Pakiet obejmie między innymi środki, które przedsiębiorstwa będą wypłacały swoim pracownikom na zwolnieniu chorobowym w kwietniu i maju. Ma też pomóc firmom, które zmuszone były do podjęcia tymczasowych zwolnień z powodu epidemii.
Linie lotnicze Scandinavian Airlines System (SAS), które po części są własnością państwa, ogłosiły w ubiegłą niedzielę, że będą musiały pozbawić pracy niemal 90 proc. osób zatrudnionych. Mowa tu o zwolnieniu tymczasowym wymuszonym kryzysem epidemicznym.

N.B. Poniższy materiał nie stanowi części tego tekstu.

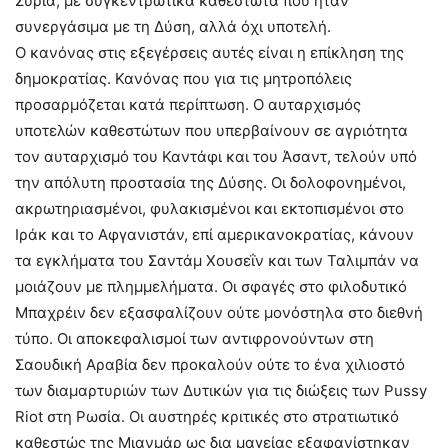
Συρία, με συγκεντρωτικά καθεστώτα που ήταν
συνεργάσιμα με τη Δύση, αλλά όχι υποτελή.
Ο κανόνας στις εξεγέρσεις αυτές είναι η επίκληση της
δημοκρατίας. Κανόνας που για τις μητροπόλεις
προσαρμόζεται κατά περίπτωση. Ο αυταρχισμός
υποτελών καθεστώτων που υπερβαίνουν σε αγριότητα
τον αυταρχισμό του Καντάφι και του Άσαντ, τελούν υπό
την απόλυτη προστασία της Δύσης. Οι δολοφονημένοι,
ακρωτηριασμένοι, φυλακισμένοι και εκτοπισμένοι στο
Ιράκ και το Αφγανιστάν, επί αμερικανοκρατίας, κάνουν
τα εγκλήματα του Σαντάμ Χουσεΐν και των Ταλιμπάν να
μοιάζουν με πλημμελήματα. Οι σφαγές στο φιλοδυτικό
Μπαχρέιν δεν εξασφαλίζουν ούτε μονόστηλα στο διεθνή
τύπο. Οι αποκεφαλισμοί των αντιφρονούντων στη
Σαουδική Αραβία δεν προκαλούν ούτε το ένα χιλιοστό
των διαμαρτυριών των Δυτικών για τις διώξεις των Pussy
Riot στη Ρωσία. Οι αυστηρές κριτικές στο στρατιωτικό
καθεστώς της Μιανμάρ ως δια μαγείας εξαφανίστηκαν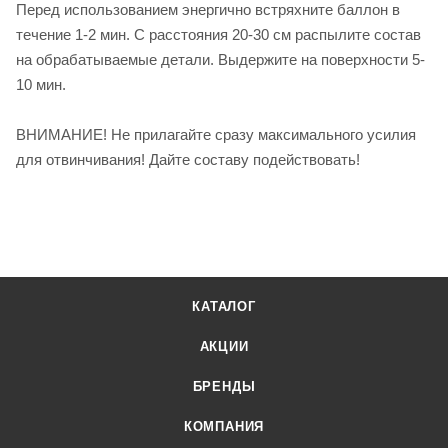
Перед использованием энергично встряхните баллон в
течение 1-2 мин. С расстояния 20-30 см распылите состав
на обрабатываемые детали. Выдержите на поверхности 5-
10 мин.
ВНИМАНИЕ! Не прилагайте сразу максимального усилия
для отвинчивания! Дайте составу подействовать!
КАТАЛОГ
АКЦИИ
БРЕНДЫ
КОМПАНИЯ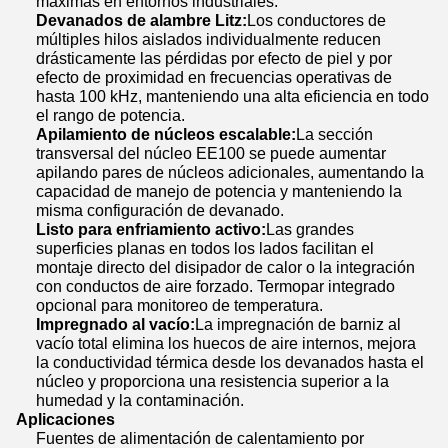
máximas en entornos industriales.
Devanados de alambre Litz:
Los conductores de
múltiples hilos aislados individualmente reducen
drásticamente las pérdidas por efecto de piel y por
efecto de proximidad en frecuencias operativas de
hasta 100 kHz, manteniendo una alta eficiencia en todo
el rango de potencia.
Apilamiento de núcleos escalable:
La sección
transversal del núcleo EE100 se puede aumentar
apilando pares de núcleos adicionales, aumentando la
capacidad de manejo de potencia y manteniendo la
misma configuración de devanado.
Listo para enfriamiento activo:
Las grandes
superficies planas en todos los lados facilitan el
montaje directo del disipador de calor o la integración
con conductos de aire forzado. Termopar integrado
opcional para monitoreo de temperatura.
Impregnado al vacío:
La impregnación de barniz al
vacío total elimina los huecos de aire internos, mejora
la conductividad térmica desde los devanados hasta el
núcleo y proporciona una resistencia superior a la
humedad y la contaminación.
Aplicaciones
Fuentes de alimentación de calentamiento por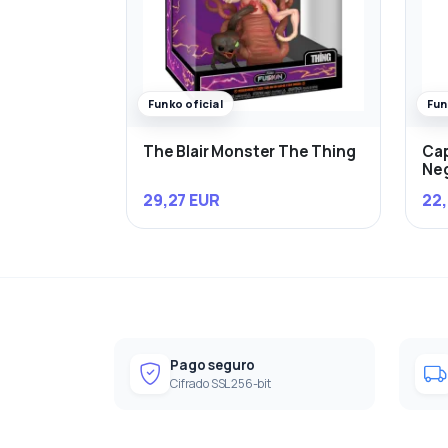
Funko oficial
Fun
The Blair Monster The Thing
Cap
Ne
29,27 EUR
22,
Pago seguro
Cifrado SSL 256-bit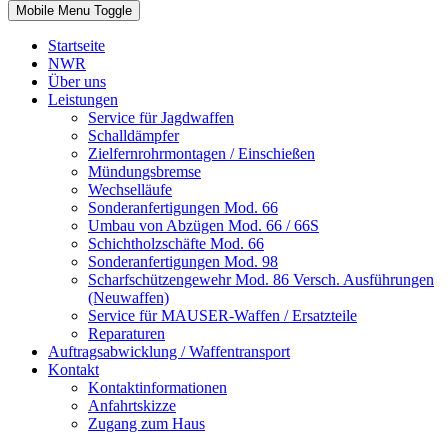
Mobile Menu Toggle
Startseite
NWR
Über uns
Leistungen
Service für Jagdwaffen
Schalldämpfer
Zielfernrohrmontagen / Einschießen
Mündungsbremse
Wechselläufe
Sonderanfertigungen Mod. 66
Umbau von Abzügen Mod. 66 / 66S
Schichtholzschäfte Mod. 66
Sonderanfertigungen Mod. 98
Scharfschützengewehr Mod. 86 Versch. Ausführungen
(Neuwaffen)
Service für MAUSER-Waffen / Ersatzteile
Reparaturen
Auftragsabwicklung / Waffentransport
Kontakt
Kontaktinformationen
Anfahrtskizze
Zugang zum Haus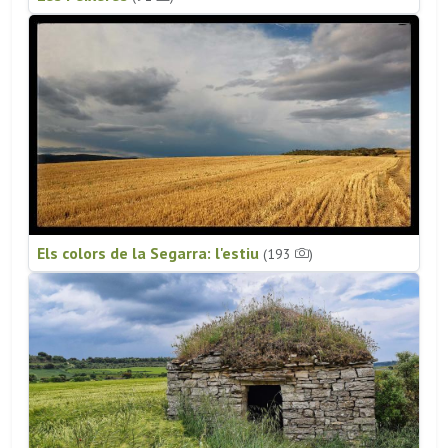
Els colors de la Segarra: l'estiu
(193
)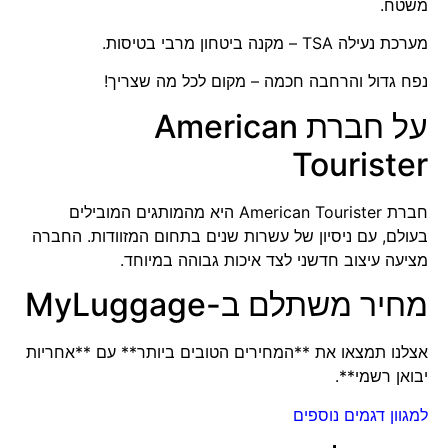
משטח.
מערכת נעילה TSA
– מקנה ביטחון מרבי בטיסות.
נפח גדול והרחבה חכמה
– מקום לכל מה שצריך!
על חברת American
Tourister
חברת American Tourister היא מהמותגים המובילים
בעולם, עם ניסיון של עשרות שנים בתחום המזוודות. החברה
מציעה עיצוב חדשני לצד איכות גבוהה במיוחד.
מחיר משתלם ב-MyLuggage
אצלנו תמצאו את **המחירים הטובים ביותר** עם **אחריות
יבואן רשמי**.
למגוון דגמים נוספים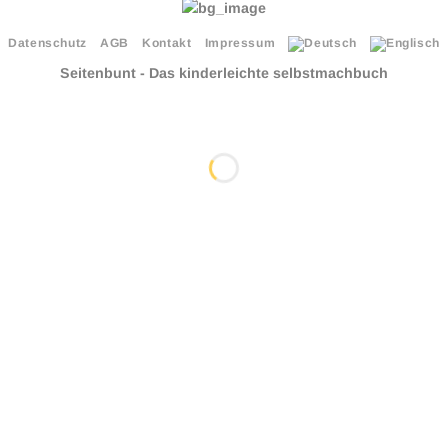
Datenschutz
AGB
Kontakt
Impressum
Seitenbunt - Das kinderleichte selbstmachbuch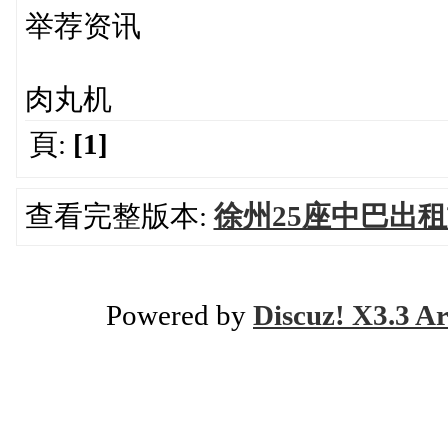
举荐资讯
肉丸机
頁:
[1]
查看完整版本:
徐州25座中巴出
Powered by
Discuz! X3.3 Ar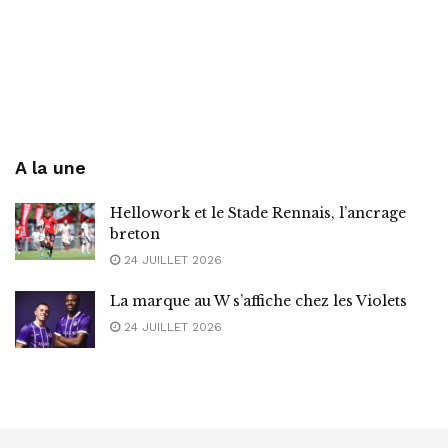
A la une
Hellowork et le Stade Rennais, l’ancrage
breton
24 JUILLET 2026
La marque au W s’affiche chez les Violets
24 JUILLET 2026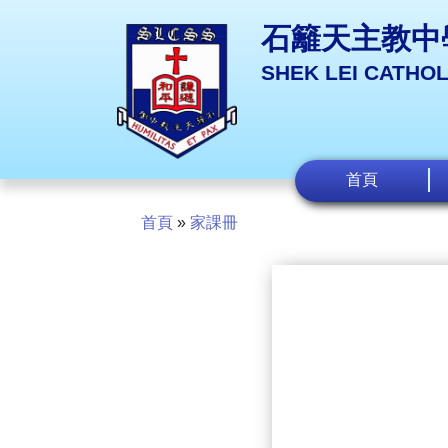
石籬天主教中
SHEK LEI CATHO
首頁
首頁
»
家課冊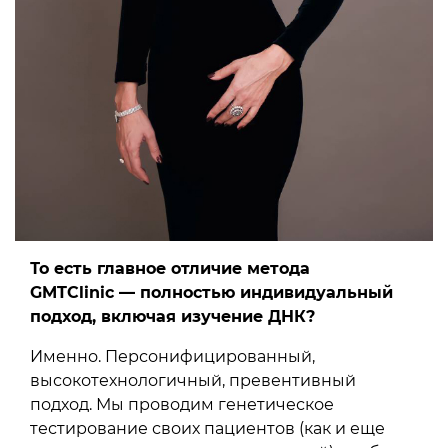
То есть главное отличие метода
GMTClinic — полностью индивидуальный
подход, включая изучение ДНК?
Именно. Персонифицированный,
высокотехнологичный, превентивный
подход. Мы проводим генетическое
тестирование своих пациентов (как и еще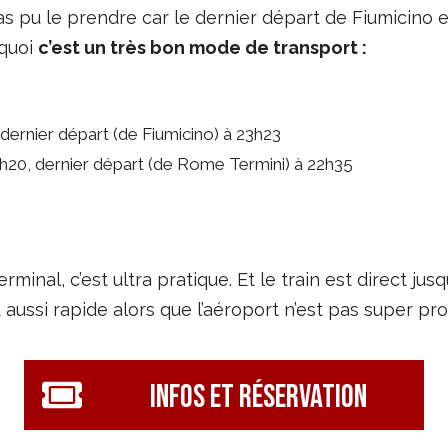
as pu le prendre car le dernier départ de Fiumicino es
rquoi
c’est un très bon mode de transport :
dernier départ (de Fiumicino) à 23h23
h20, dernier départ (de Rome Termini) à 22h35
inal, c’est ultra pratique. Et le train est direct jusq
t aussi rapide alors que l’aéroport n’est pas super pro
Infos et réservation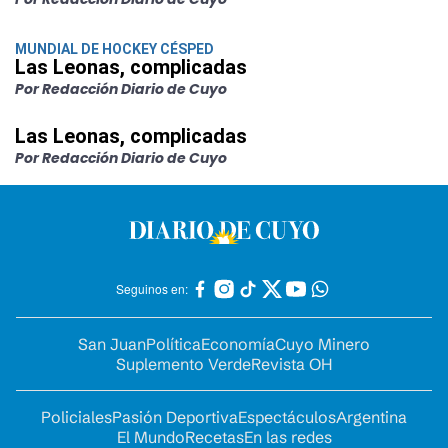
MUNDIAL DE HOCKEY CÉSPED
Las Leonas, complicadas
Por Redacción Diario de Cuyo
Las Leonas, complicadas
Por Redacción Diario de Cuyo
Seguinos en:
San Juan
Política
Economía
Cuyo Minero
Suplemento Verde
Revista OH
Policiales
Pasión Deportiva
Espectáculos
Argentina
El Mundo
Recetas
En las redes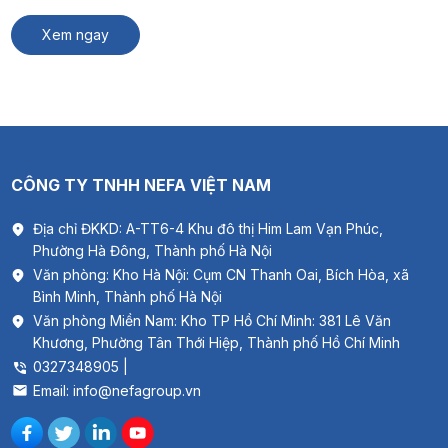
nghiệp phù hợp cho nhà máy, kho hàng và xưởng sản xuất. #
Xem thêm: Thông gió biệt thự Quạt […]
Xem ngay
CÔNG TY TNHH NEFA VIỆT NAM
Địa chỉ ĐKKD: A-TT6-4 Khu đô thị Him Lam Vạn Phúc,
Phường Hà Đông, Thành phố Hà Nội
Văn phòng: Kho Hà Nội: Cụm CN Thanh Oai, Bích Hòa, xã
Bình Minh, Thành phố Hà Nội
Văn phòng Miền Nam: Kho TP Hồ Chí Minh: 381 Lê Văn
Khương, Phường Tân Thới Hiệp, Thành phố Hồ Chí Minh
0327348905 |
Email: info@nefagroup.vn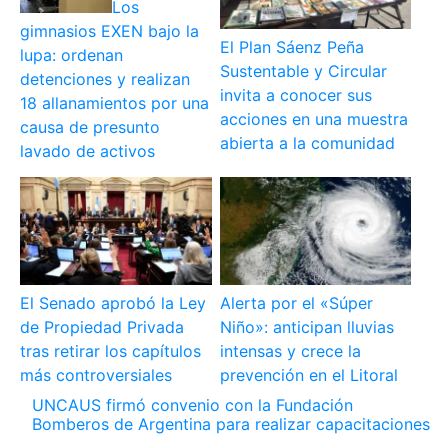
Los
gimnasios EXEN bajo la
El Plan Sáenz Peña
lupa: ordenan
Sustentable y Circular
detenciones y realizan
invita a conocer sus
18 allanamientos por una
acciones en una muestra
causa de presunto
abierta a la comunidad
lavado de activos
El Senado aprobó la Ley
Alerta por el «Súper
de Propiedad Privada
Niño»: anticipan lluvias
tras retirar los capítulos
intensas y crece la
más controversiales
prevención en el Litoral
UNCAUS firmó convenio con la Fundación
Bomberos de Argentina para realizar capacitaciones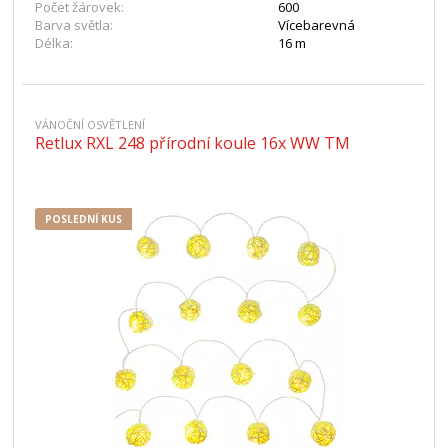
Počet žárovek:
600
Barva světla:
Vícebarevná
Délka:
16 m
VÁNOČNÍ OSVĚTLENÍ
Retlux RXL 248 přírodní koule 16x WW TM
POSLEDNÍ KUS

Projekt pakietu kryzysowego zakłada też, że przedsiębiorstwa zwolnione będą z płacenia podatków i VAT-u przez okres od kilku do nawet dwunastu miesięcy (z mocą wsteczną do początku 2020). Minister finansów Magdalena Andersson podkreśla, że samo to może kosztować Szwecję kilkaset miliardów koron.
„Sytuacja jest dla szwedzkiej gospodarki absolutnie unikatowa”, powiedziała Andersson na konferencji.
„Ta decyzja ma sprawić, że możliwie jak najwięcej firm przetrwa okres kryzysu. Pozwoli nam to ochronić nasze firmy oraz miejsca pracy”.
Minister przewiduje, że wpływ wirusa COVID-19 na gospodarkę może przyczynić się do powstania długu publicznego.
W ubiegłym tygodniu media ogłosiły, że władzom lokalnym przekazane zostaną dodatkowe środki pieniężne. Ponadto Bank Szwecji przeznaczył 500 mld koron (ok. 46 mld euro) na pomoc dla osób najbardziej dotkniętych epidemią.